▶ [Your task] Restate word for word the run of lines that begins at the one containing "diğer bazı formatlara" and ends at the last line of the listing.

▶ [Given data]
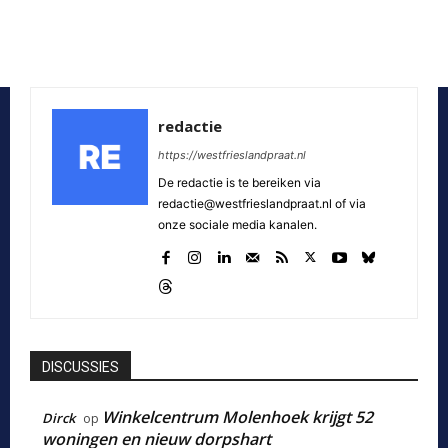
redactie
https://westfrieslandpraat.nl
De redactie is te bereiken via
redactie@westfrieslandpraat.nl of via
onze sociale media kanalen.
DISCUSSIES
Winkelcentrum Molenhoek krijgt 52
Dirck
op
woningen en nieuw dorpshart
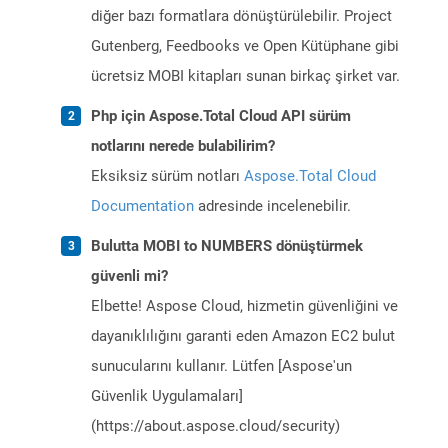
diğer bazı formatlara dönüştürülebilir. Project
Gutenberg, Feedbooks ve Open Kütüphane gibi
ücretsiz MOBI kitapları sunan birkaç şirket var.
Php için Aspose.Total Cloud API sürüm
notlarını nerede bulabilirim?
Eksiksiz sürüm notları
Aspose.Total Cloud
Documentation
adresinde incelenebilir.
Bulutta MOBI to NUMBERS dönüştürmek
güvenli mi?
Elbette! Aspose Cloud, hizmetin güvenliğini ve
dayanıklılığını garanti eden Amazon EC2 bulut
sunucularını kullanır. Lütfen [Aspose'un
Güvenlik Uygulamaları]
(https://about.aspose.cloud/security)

▶ [Response below]
diğer bazı formatlara dönüştürülebilir. Project
Gutenberg, Feedbooks ve Open Kütüphane gibi
ücretsiz MOBI kitapları sunan birkaç şirket var.
Php için Aspose.Total Cloud API sürüm
notlarını nerede bulabilirim?
Eksiksiz sürüm notları
Aspose.Total Cloud
Documentation
adresinde incelenebilir.
Bulutta MOBI to NUMBERS dönüştürmek
güvenli mi?
Elbette! Aspose Cloud, hizmetin güvenliğini ve
dayanıklılığını garanti eden Amazon EC2 bulut
sunucularını kullanır. Lütfen [Aspose'un
Güvenlik Uygulamaları]
(https://about.aspose.cloud/security)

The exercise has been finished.